Task inputs below:
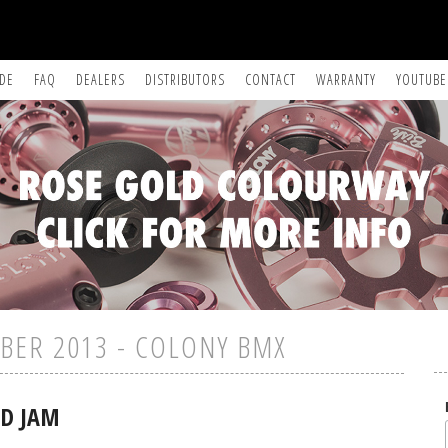
IDE
FAQ
DEALERS
DISTRIBUTORS
CONTACT
WARRANTY
YOUTUBE
BER 2013 - COLONY BMX
LD JAM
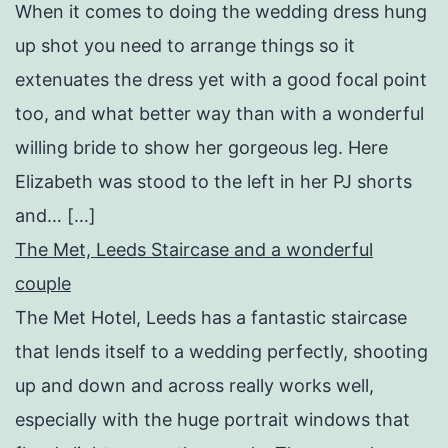
When it comes to doing the wedding dress hung
up shot you need to arrange things so it
extenuates the dress yet with a good focal point
too, and what better way than with a wonderful
willing bride to show her gorgeous leg. Here
Elizabeth was stood to the left in her PJ shorts
and… […]
The Met, Leeds Staircase and a wonderful
couple
The Met Hotel, Leeds has a fantastic staircase
that lends itself to a wedding perfectly, shooting
up and down and across really works well,
especially with the huge portrait windows that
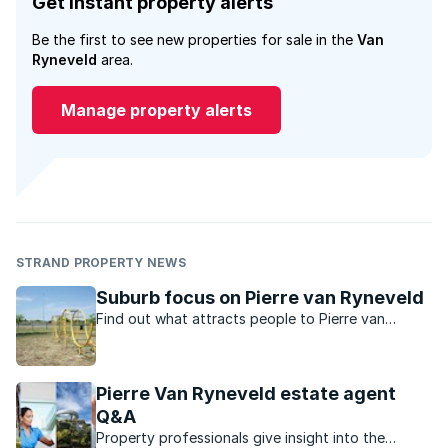
Get instant property alerts
Be the first to see new properties for sale in the
Van
Ryneveld
area.
Manage property alerts
STRAND PROPERTY NEWS
Suburb focus on Pierre van Ryneveld
Find out what attracts people to Pierre van
Ryneveld, a leafy established residential suburb
located on the southeastern outskirts of Pretoria.
Pierre Van Ryneveld estate agent
Q&A
Property professionals give insight into the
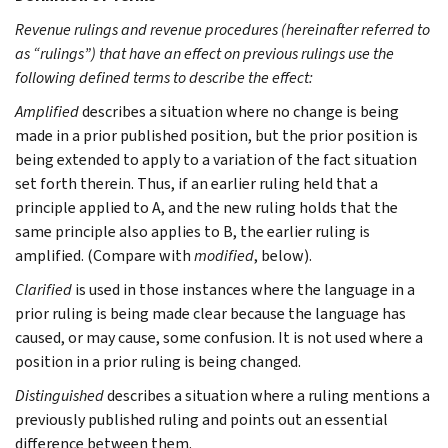
Revenue rulings and revenue procedures (hereinafter referred to
as “rulings”) that have an effect on previous rulings use the
following defined terms to describe the effect:
Amplified
describes a situation where no change is being
made in a prior published position, but the prior position is
being extended to apply to a variation of the fact situation
set forth therein. Thus, if an earlier ruling held that a
principle applied to A, and the new ruling holds that the
same principle also applies to B, the earlier ruling is
amplified. (Compare with
modified
, below).
Clarified
is used in those instances where the language in a
prior ruling is being made clear because the language has
caused, or may cause, some confusion. It is not used where a
position in a prior ruling is being changed.
Distinguished
describes a situation where a ruling mentions a
previously published ruling and points out an essential
difference between them.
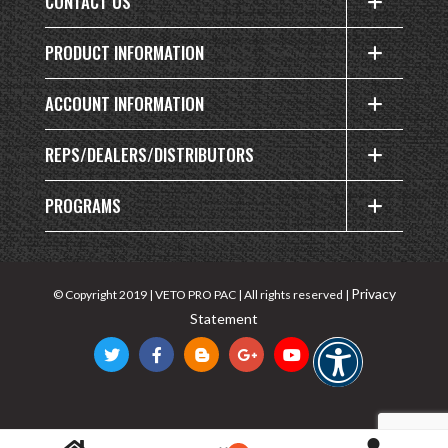
CONTACT US
PRODUCT INFORMATION
ACCOUNT INFORMATION
REPS/DEALERS/DISTRIBUTORS
PROGRAMS
Privacy
© Copyright 2019 | VETO PRO PAC | All rights reserved |
Statement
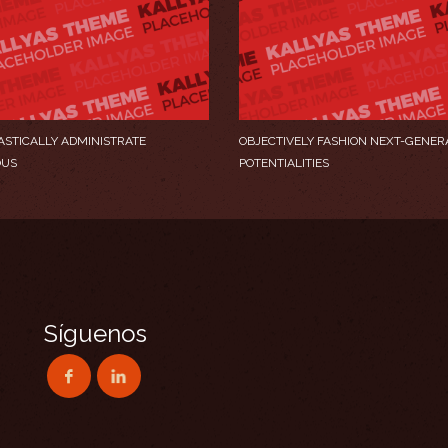
ASTICALLY ADMINISTRATE
OBJECTIVELY FASHION NEXT-GENER
OUS
POTENTIALITIES
Síguenos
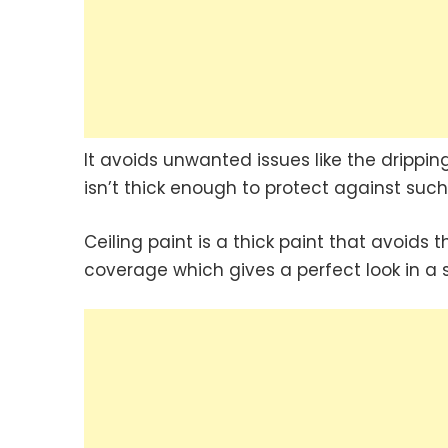
It avoids unwanted issues like the drippin
isn’t thick enough to protect against suc
Ceiling paint is a thick paint that avoids 
coverage which gives a perfect look in a s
End of Task inputs.
Precisely the line with "isn’t thick enough to protect against suc" and the lines after it, up to the last line of the entries above, are to be reproduced, and nothing more.

Result of this exercise:
isn’t thick enough to protect against suc
Ceiling paint is a thick paint that avoids 
coverage which gives a perfect look in a s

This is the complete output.